Next Meeting Information

Next Meeting: May 17, 2017

Sunday, April 9, 2017

Points of Departure


Day One.

How many times have we all said that before, right? 

If you have found your way here, we're glad. Its a very good place to start. This blog is intended to be an outpost. It is a forward operating base placed in enemy territory and stocked with resources to prevent a counter attack from the enemy. Think of it as a way of taking back the internet. Our goal is to have videos, podcasts and links that will encourage you. 

But for my first post, we begin where I began when this journey started for me, when someone gave me a copy of J.I. Packer's excellent book Knowing God. I immediately encountered this section...namely because it was in the introduction. For the record, I did make it farther than the introduction, although that hasn't always been the case with my Christian book scholarship. 

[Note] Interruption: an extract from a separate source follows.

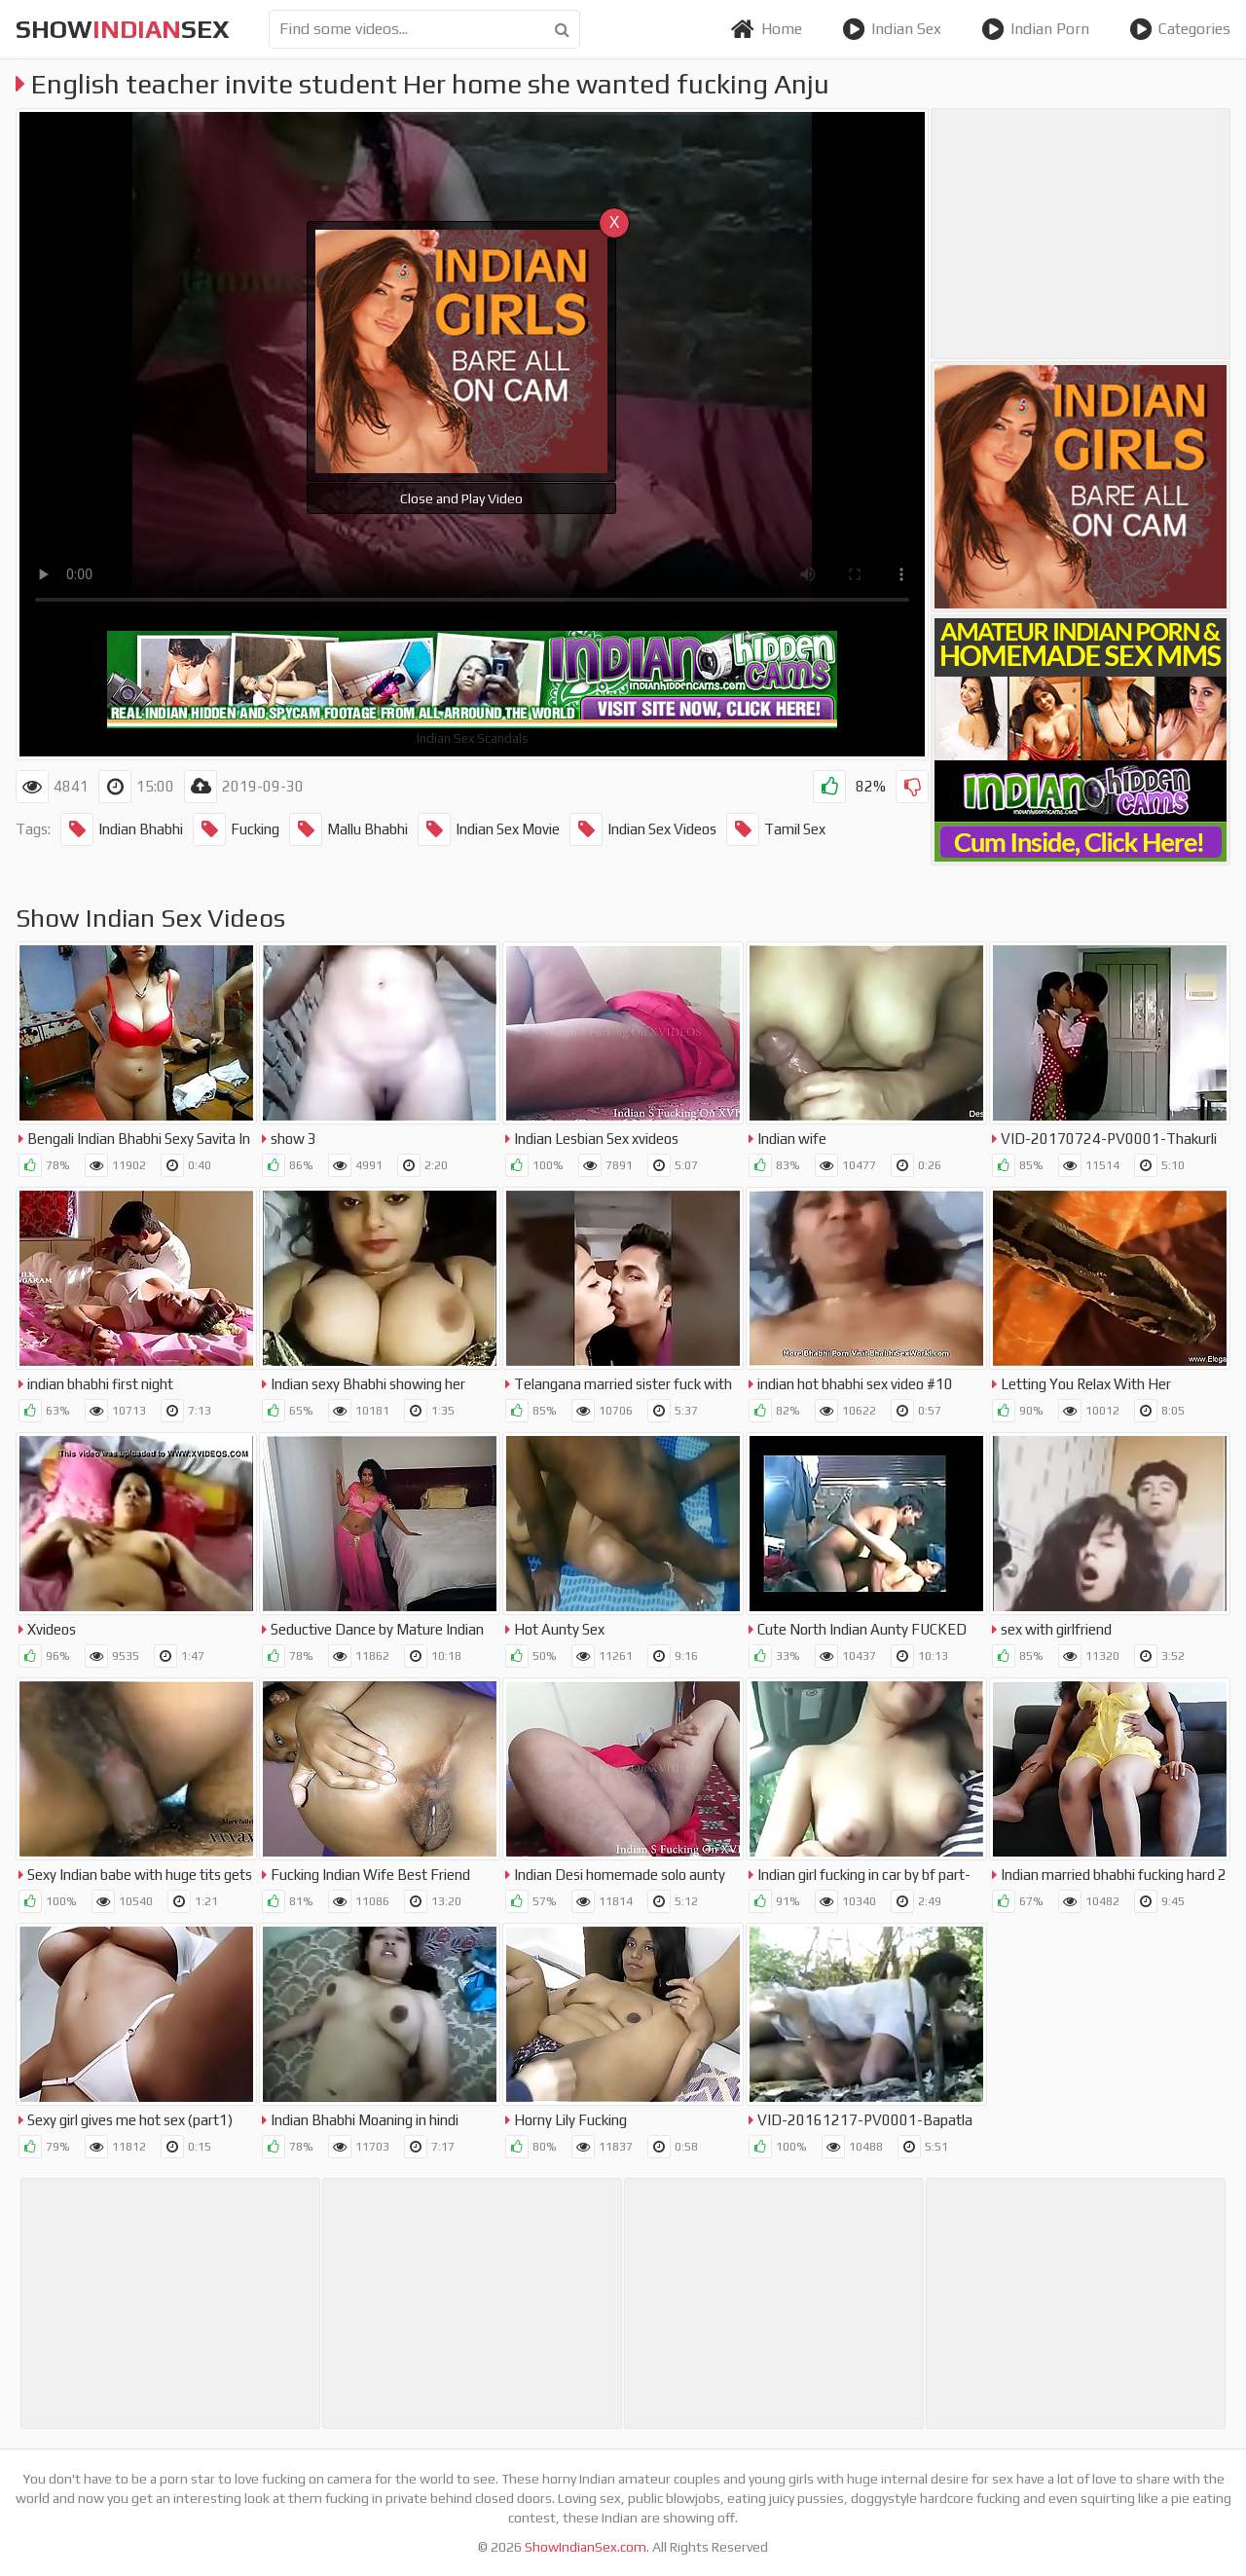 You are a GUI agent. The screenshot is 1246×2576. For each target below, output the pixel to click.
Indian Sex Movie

I hope this will frame the goal for this blog. I have taken a little creative license at the end which I hope you will permit:

In A Preface to Christian Theology, John Mackay illustrated two kinds of interest in Christian things by picturing persons sitting on the high front balcony of a Spanish house, watching travelers go by on the road below. The "balconeers" can overhear the travelers' talk and chat with them; they may comment critically on the way that the travelers walk; or they may discuss questions about the road, how it can exist at all or lead anywhere, what might be seen from different points along it, and so forth; but they are onlookers, and their problems are theoretical only.

The travelers, by contrast, face problems which are essentially practical- problems of the "which-way-to-go" and "how-to-make-it" type, problems which call not merely for comprehension but for decision and action too.

Balconeers and travelers may think over the same area, yet their problems differ. For instance, in relation to evil, the balconeer's problem is to find a theoretical explanation of how evil can consist with God's sovereignty and goodness, but the traveler's problem is how to master evil and bring good out of it. Or in relation to sin, the balconeer asks whether sinfulness and personal perversity are really credible, while the traveler, knowing sin from within, asks what hope there is of deliverance. 

Now this a blog for travelers, and it is with travelers' questions that it deals.